Omit every picture while you reproduce the entries that follow word for word.

== Extracted page text data ==
________

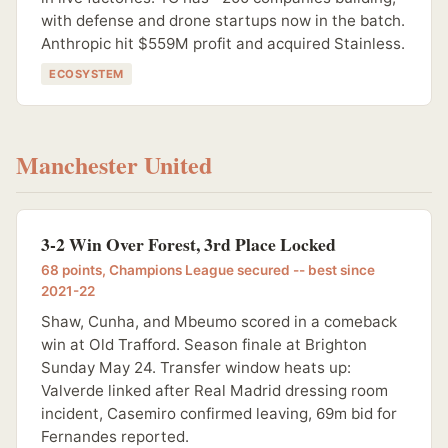
with defense and drone startups now in the batch.
Anthropic hit $559M profit and acquired Stainless.
ECOSYSTEM
Manchester United
3-2 Win Over Forest, 3rd Place Locked
68 points, Champions League secured -- best since
2021-22
Shaw, Cunha, and Mbeumo scored in a comeback
win at Old Trafford. Season finale at Brighton
Sunday May 24. Transfer window heats up:
Valverde linked after Real Madrid dressing room
incident, Casemiro confirmed leaving, 69m bid for
Fernandes reported.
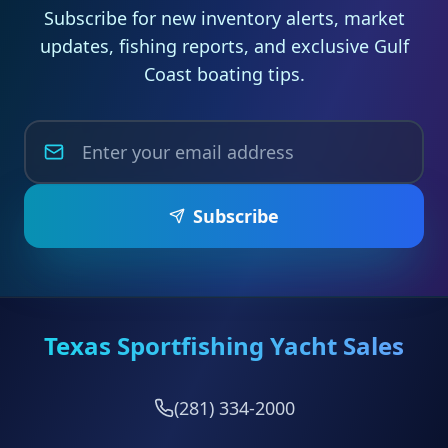
Subscribe for new inventory alerts, market
updates, fishing reports, and exclusive Gulf
Coast boating tips.
Subscribe
Texas Sportfishing Yacht Sales
(281) 334-2000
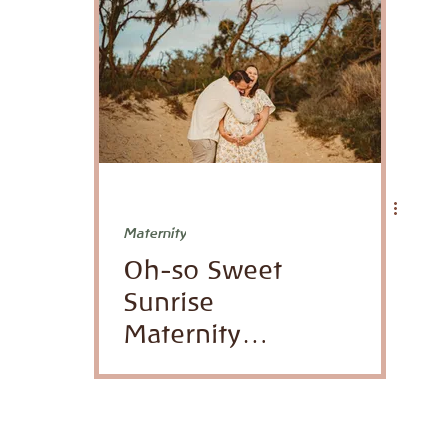
Venues
honeymoon
Maternity
Oh-so Sweet
Sunrise
Maternity
Photoshoot in
Paia, Maui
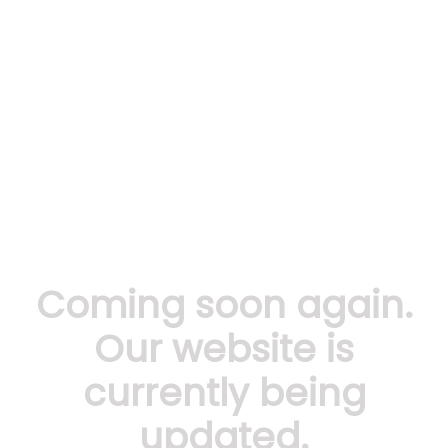
Coming soon again.
Our website is
currently being
updated.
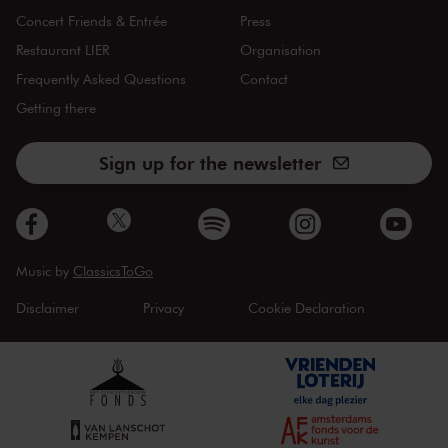
Concert Friends & Entrée
Press
Restaurant LIER
Organisation
Frequently Asked Questions
Contact
Getting there
Sign up for the newsletter
Music by
ClassicsToGo
Disclaimer
Privacy
Cookie Declaration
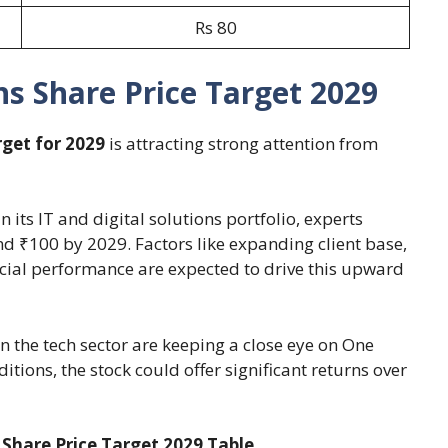
Rs 80
s Share Price Target 2029
rget for 2029
is attracting strong attention from
its IT and digital solutions portfolio, experts
nd ₹100 by 2029. Factors like expanding client base,
ancial performance are expected to drive this upward
in the tech sector are keeping a close eye on One
itions, the stock could offer significant returns over
 Share Price Target 2029 Table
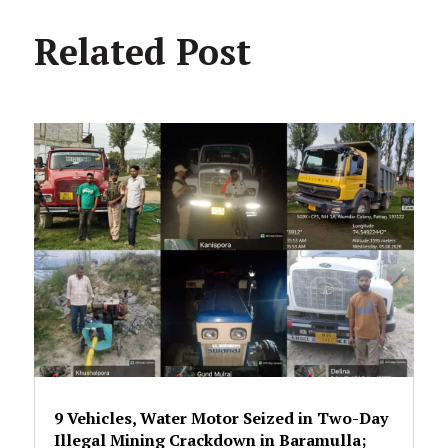
Related Post
9 Vehicles, Water Motor Seized in Two-Day
Illegal Mining Crackdown in Baramulla;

________

== Response ==
with defense and drone startups now in the batch.
Anthropic hit $559M profit and acquired Stainless.
ECOSYSTEM
Manchester United
3-2 Win Over Forest, 3rd Place Locked
68 points, Champions League secured -- best since
2021-22
Shaw, Cunha, and Mbeumo scored in a comeback
win at Old Trafford. Season finale at Brighton
Sunday May 24. Transfer window heats up:
Valverde linked after Real Madrid dressing room
incident, Casemiro confirmed leaving, 69m bid for
Fernandes reported.
Subscribe for new inventory alerts, market
updates, fishing reports, and exclusive Gulf
Coast boating tips.
Subscribe
Texas Sportfishing Yacht Sales
(281) 334-2000
Venues
honeymoon
Maternity
Oh-so Sweet
Sunrise
Maternity
Photoshoot in
Paia, Maui
Coming soon again.
Our website is
currently being
updated.
Concert Friends & Entrée
Press
Restaurant LIER
Organisation
Frequently Asked Questions
Contact
Getting there
Sign up for the newsletter
Music by
ClassicsToGo
Disclaimer
Privacy
Cookie Declaration
Rs 80
s Share Price Target 2029
rget for 2029
is attracting strong attention from
its IT and digital solutions portfolio, experts
nd ₹100 by 2029. Factors like expanding client base,
ancial performance are expected to drive this upward
in the tech sector are keeping a close eye on One
itions, the stock could offer significant returns over
 Share Price Target 2029 Table
Related Post
9 Vehicles, Water Motor Seized in Two-Day
Illegal Mining Crackdown in Baramulla;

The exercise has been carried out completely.